Records from a data source:
'''

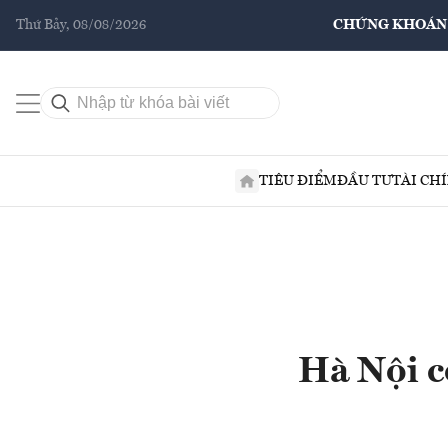
Thứ Bảy, 08/08/2026
CHỨNG KHOÁN
TIÊU ĐIỂM
ĐẦU TƯ
TÀI CH
Hà Nội c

'''

What you should do - Write out all of the records above. Keep them exact and leave out the pictures.

Your solution -
Thứ Bảy, 08/08/2026
CHỨNG KHOÁN
TIÊU ĐIỂM
ĐẦU TƯ
TÀI CH
Hà Nội c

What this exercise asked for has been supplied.